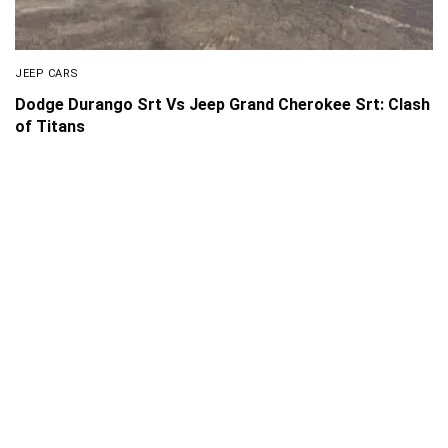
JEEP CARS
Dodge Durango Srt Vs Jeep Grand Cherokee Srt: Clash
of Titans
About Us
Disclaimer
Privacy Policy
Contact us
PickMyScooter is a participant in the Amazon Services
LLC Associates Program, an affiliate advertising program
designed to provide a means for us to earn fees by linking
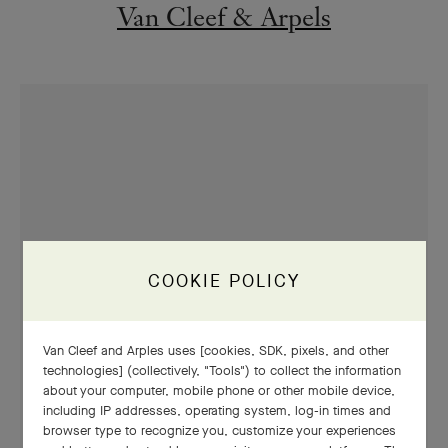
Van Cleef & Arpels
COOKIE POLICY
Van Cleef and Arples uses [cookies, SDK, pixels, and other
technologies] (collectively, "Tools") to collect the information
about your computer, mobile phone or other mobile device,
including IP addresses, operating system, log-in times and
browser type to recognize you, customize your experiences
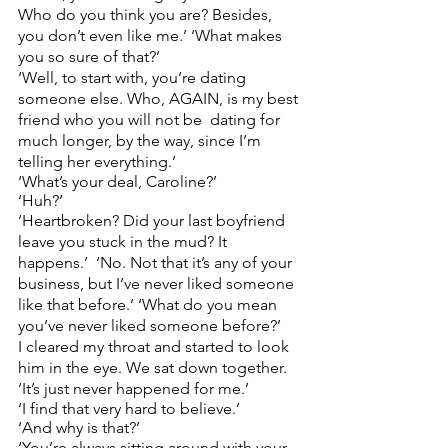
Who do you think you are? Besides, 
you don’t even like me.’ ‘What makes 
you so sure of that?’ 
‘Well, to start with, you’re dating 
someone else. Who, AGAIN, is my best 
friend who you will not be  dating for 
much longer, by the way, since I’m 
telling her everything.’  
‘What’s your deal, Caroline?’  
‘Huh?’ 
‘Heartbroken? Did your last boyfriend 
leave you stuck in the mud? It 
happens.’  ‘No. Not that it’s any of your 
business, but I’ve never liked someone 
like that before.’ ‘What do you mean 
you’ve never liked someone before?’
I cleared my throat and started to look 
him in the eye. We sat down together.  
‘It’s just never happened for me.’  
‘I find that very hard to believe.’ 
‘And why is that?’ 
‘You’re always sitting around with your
○ ○ ○ ○
> _DIRECTIONS_
Whenever images occur above, omit them and retype each line exactly as it stands.

> _COMPLETED TASK_
JEEP CARS
Dodge Durango Srt Vs Jeep Grand Cherokee Srt: Clash
of Titans
About Us
Disclaimer
Privacy Policy
Contact us
PickMyScooter is a participant in the Amazon Services
LLC Associates Program, an affiliate advertising program
designed to provide a means for us to earn fees by linking
Van Cleef & Arpels
COOKIE POLICY
Van Cleef and Arples uses [cookies, SDK, pixels, and other
technologies] (collectively, "Tools") to collect the information
about your computer, mobile phone or other mobile device,
including IP addresses, operating system, log-in times and
browser type to recognize you, customize your experiences
Who do you think you are? Besides, 
you don’t even like me.’ ‘What makes 
you so sure of that?’ 
‘Well, to start with, you’re dating 
someone else. Who, AGAIN, is my best 
friend who you will not be  dating for 
much longer, by the way, since I’m 
telling her everything.’  
‘What’s your deal, Caroline?’  
‘Huh?’ 
‘Heartbroken? Did your last boyfriend 
leave you stuck in the mud? It 
happens.’  ‘No. Not that it’s any of your 
business, but I’ve never liked someone 
like that before.’ ‘What do you mean 
you’ve never liked someone before?’
I cleared my throat and started to look 
him in the eye. We sat down together.  
‘It’s just never happened for me.’  
‘I find that very hard to believe.’ 
‘And why is that?’ 
‘You’re always sitting around with your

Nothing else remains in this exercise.